So I live by myself in my new place and my next door neighbor is a little old Italian lady named Antoinette. She considers herself the matriarch of the street and has told me she’s lived there 51 years. Every time I run into her I am given some kind of life lesson, because she knows I’m on my own and so is she, and she wants to impart her wisdom to me. The first time we met I was moving in to the house. I saw her and went right over to introduce myself. She didn’t let go of my hand after I shook hers, so I knew I was in trouble. She told me, while the movers waited in the street, to marry a rich man and not to talk to anyone on the street if I didn’t want to go to jail. And when I see her when we’re getting in and out of cars she has more life advice for me, like “Make sure you eat at the right time and sleep at the right time.” I helped her bring her groceries in once, and she had a speech prepared about how people used to help each other in her country.
Yesterday topped it all. It’s been snowing here, with some melting and refreezing making parking a challenge because my street is inclined a bit. I did not have the forethought to buy a shovel, so yesterday when I saw some other neighbors outside with Antoinette working on clearing snow away from her car, I thought, perfect – I will help shovel her car out and maybe she’ll lend me her shovel. Well, there is a price to pay for using Antoinette’s shovel. It involved her calling me over and pointing out what areas to shovel and in what order and where to put the snow. “You go do it and I’ll watch you. You don’t have a mother.” I’m not sure what she meant by this, but I went ahead and shoveled and took orders from Antoinette all the way.
And THEN! Eventually she went inside and told me to knock when I was done.
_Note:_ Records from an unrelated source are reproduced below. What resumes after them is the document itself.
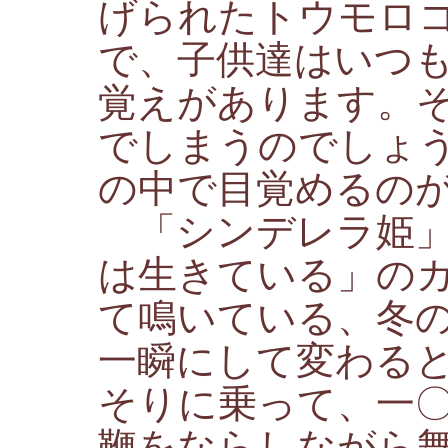
げられたトウモロ
で、子供達はいつ
覚えがあります。
でしまうのでしょ
の中で目覚めるの
「シンデレラ姫」
は生きている」の
て鳴いている、冬
一瞬にして変わる
そりに乗って、一
鞭をならしながら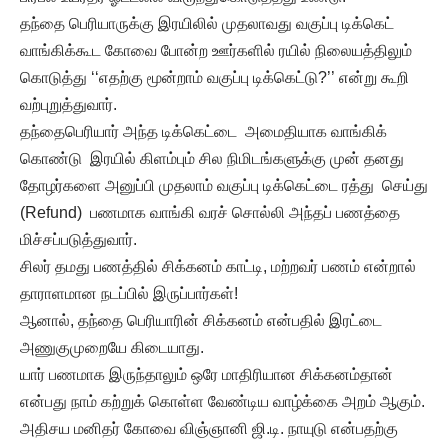
தந்தை பெரியாருக்கு இரயிலில் முதலாவது வகுப்பு டிக்கெட்
வாங்கிக்கூட கோவை போன்ற ஊர்களில் ரயில் நிலையத்திலும்
கொடுத்து ‘‘எதற்கு மூன்றாம் வகுப்பு டிக்கெட்டு?’’ என்று கூறி
வற்புறுத்துவார்.
தந்தைபெரியார் அந்த டிக்கெட்டை அமைதியாக வாங்கிக்
கொண்டு இரயில் கிளம்பும் சில நிமிடங்களுக்கு முன் தனது
தோழர்களை அனுப்பி முதலாம் வகுப்பு டிக்கெட்டை ரத்து செய்து
(Refund) பணமாக வாங்கி வரச் சொல்லி அந்தப் பணத்தை
மிச்சப்படுத்துவார்.
சிலர் தமது பணத்தில் சிக்கனம் காட்டி, மற்றவர் பணம் என்றால்
தாராளமான நடப்பில் இருப்பார்கள்!
ஆனால், தந்தை பெரியாரின் சிக்கனம் என்பதில் இரட்டை
அணுகுமுறையே கிடையாது.
யார் பணமாக இருந்தாலும் ஒரே மாதிரியான சிக்கனம்தான்
என்பது நாம் கற்றுக் கொள்ள வேண்டிய வாழ்க்கை அறம் ஆகும்.
அதிசய மனிதர் கோவை விஞ்ஞானி ஜி.டி. நாயுடு என்பதற்கு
So when I did, she asked me to come in and told me she had a question for me. [Oh no.] She told me that she had met “the man staying with you, who said he was your father.” I said yes, my parents were staying with me over Thanksgiving. She told me that she had spoken to my dad on one occasion and he seemed very nice, and then on another occasion my father had turned his head away and ignored her when she said hello. She told me she “felt bad for three, four, five days” because of this.
“I ask, what did I do?” she said. “I am just trying to say hello.” I was caught like a deer in headlights, having no idea how to smooth over the unnecessarily hurt feelings of my little old next-door-neighbor.
So, Dad: I totally bailed you out by telling Antoinette that you were hard of hearing and had no intention of hurting her feelings. This seemed to work. We definitely don’t want to be on her bad side, because she also told me her next door neighbors on the other side are actually related to her deceased husband and, she said, “I call the cops on them all the time because they are good for nothing and don’t believe in anything or even go to church or nothing.”
I think I am still in Antoinette’s good graces… as long as I shovel her parking spot if she’s not home and it snows, like she told me to when I was leaving!